The Chicago String Band / Chicago String Band (Testament / 1994)

Our conception of the country blues is largely shaped by the prejudices of music ethnographers such as John Lomax and his son Alan, who tended to record the work of solo artists singing brooding compositions and work songs accompanied by guitar or, more rarely, piano. In an effort to catalogue and codify black “folk” music, the musicologists of the 30s and 40s manufactured the image of the “tortured black artist” and promoted musicians in the vein of Son House or the great Skip James. In reality much of the country blues–the blues played at wedding parties, in roadhouses, at BBQs–was dance music performed by groups of musicians in so-called string (and later jug) bands. This music was lively, the mood upbeat and often raucous. In 1966, record producer Pete Welding tried to recreate this near-extinct style by tracking down five veteran blues players in Chicago who in their youth had played in string bands in the Delta:  Johnny Young on mandolin, guitarist John Lee Granderson, harp player John Wrencher and the amazing Carl Martin on violin. Many of the songs on this disc are familiar, such as “Hoodoo Blues” and “Weeping and Moaning,” but here they are completely transformed by the distinctive sound of the mandolin-playing and, especially, by Martin’s energetic fiddling. The format may be primitive, but the playing sure isn’t. This vital recording is a neglected relic from a lost tributary of American music.

Patti Smith / Outside Society (Sony / 2011)

Patti Smith, who recently ran off with the National Book Award for Just Kids, a memoir detailing her intense friendship and artistic collaboration with photographer Robert Mapplethorpe, is surely one of the most unlikely stars in American rock music. Smith is often labeled a rock poet or a literary punk. But those are simplistic categories contrived for the convenience of lazy critics. Smith willfully defies genres and that’s a huge part of her enduring appeal as an artist. She seems as comfortable fronting the two-chord thrashings of the Ramones as she is grappling with the complex harmolodics of Ornette Coleman.
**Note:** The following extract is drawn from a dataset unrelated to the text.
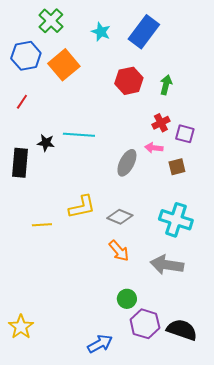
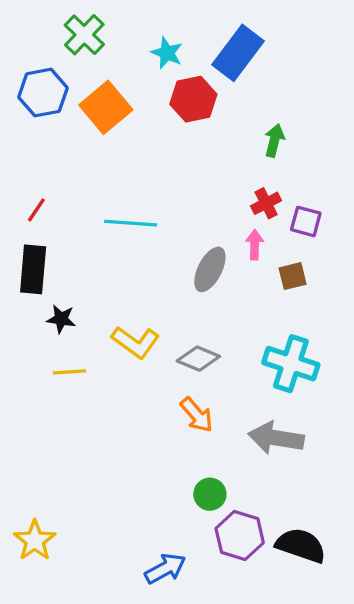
red hexagon: (129, 81) -> (193, 99), moved
red line: (22, 102) -> (36, 210), moved
black star: (46, 143) -> (61, 319), moved
pink arrow: (154, 148) -> (255, 245), turned 84
yellow L-shape: (82, 207) -> (136, 342), turned 48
Her voice, limited in range as it is, conveys an authentically protean persona, unlike the hollow change-artist theatrics of Madonna and David Bowie. Though she’s a skilled lyricist, some of Smith’s most popular and inventive performances have been stripped-down covers of songs by Van Morrison (“Gloria”), Bob Dylan (“Changing of the Guard”), Lou Reed (“Perfect Day”) and Nirvana (“Smells Like Teen Spirit”). This new collection, which culls 18 songs from her years with Arista and Columbia, offers merely the thinnest icing from a multi-layered cake. But, oh, how sweetly it goes down.